A Reminder
We have seen that through recalling information we are afforded the opportunity to re-assess our relation to it. It’s also worth considering that stating the obvious can simply function as a reminder, bringing to mind something that we may have forgotten or become oblivious to.
Obvious things by their nature are often subject to being overlooked, and as such we run the risk of becoming mindless to them. In other words, the knowledge may have become so commonplace that we no longer are aware of it in the way that, at one point, we may have been.
This idea can be seen when a new person enters a workplace. If this person needs to be shown the ropes by a more experienced member of staff, then this process could, for the latter, involve relating a number of ‘obvious’ pieces of information. However, it may be that to the experienced staff member this information has become so obvious, so everyday, that they no longer remember that they even know it. The information has, in other words, become unconscious; it has become part of a process, and no longer exists in the way that, outside of this process, it may have done.
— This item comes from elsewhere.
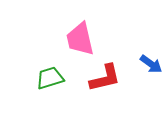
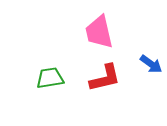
pink trapezoid: moved 19 px right, 7 px up
green trapezoid: rotated 8 degrees clockwise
Langer talks about this idea, ‘Repetition can lead to mindlessness in almost any profession. If you asked an experienced and a novice typist to type a paragraph without the usual spaces separating words … it is likely that the person with less experience will have an edge … A familiar structure or rhythm helps lead to mental laziness, acting as a signal that there is no need to pay attention. The rhythm of the familiar lulls us into mindlessness …’4
So the presence of the novice, asking questions and making statements about the obvious, could function to retrieve information from the unconscious, and remind the expert of what they had, in some sense, forgotten.